→ **Source material**
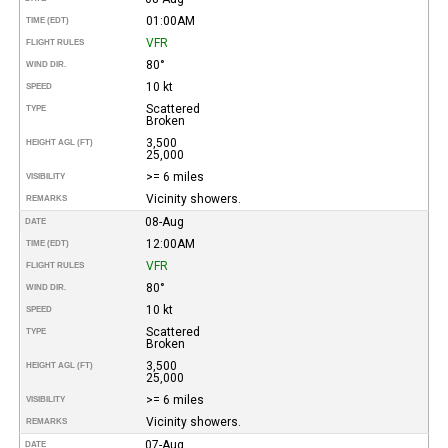
01:00AM
TIME (EDT)
VFR
FLIGHT RULES
80°
WIND DIR.
10 kt
SPEED
Scattered
TYPE
Broken
3,500
HEIGHT AGL (FT)
25,000
>= 6 miles
VISIBILITY
Vicinity showers.
REMARKS
08-Aug
DATE
12:00AM
TIME (EDT)
VFR
FLIGHT RULES
80°
WIND DIR.
10 kt
SPEED
Scattered
TYPE
Broken
3,500
HEIGHT AGL (FT)
25,000
>= 6 miles
VISIBILITY
Vicinity showers.
REMARKS
07-Aug
DATE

→ **How to complete this task**
Return the material above in exact form. Pictures stay out.

→ **Exercise answer**
01:00AM
TIME (EDT)
VFR
FLIGHT RULES
80°
WIND DIR.
10 kt
SPEED
Scattered
TYPE
Broken
3,500
HEIGHT AGL (FT)
25,000
>= 6 miles
VISIBILITY
Vicinity showers.
REMARKS
08-Aug
DATE
12:00AM
TIME (EDT)
VFR
FLIGHT RULES
80°
WIND DIR.
10 kt
SPEED
Scattered
TYPE
Broken
3,500
HEIGHT AGL (FT)
25,000
>= 6 miles
VISIBILITY
Vicinity showers.
REMARKS
07-Aug
DATE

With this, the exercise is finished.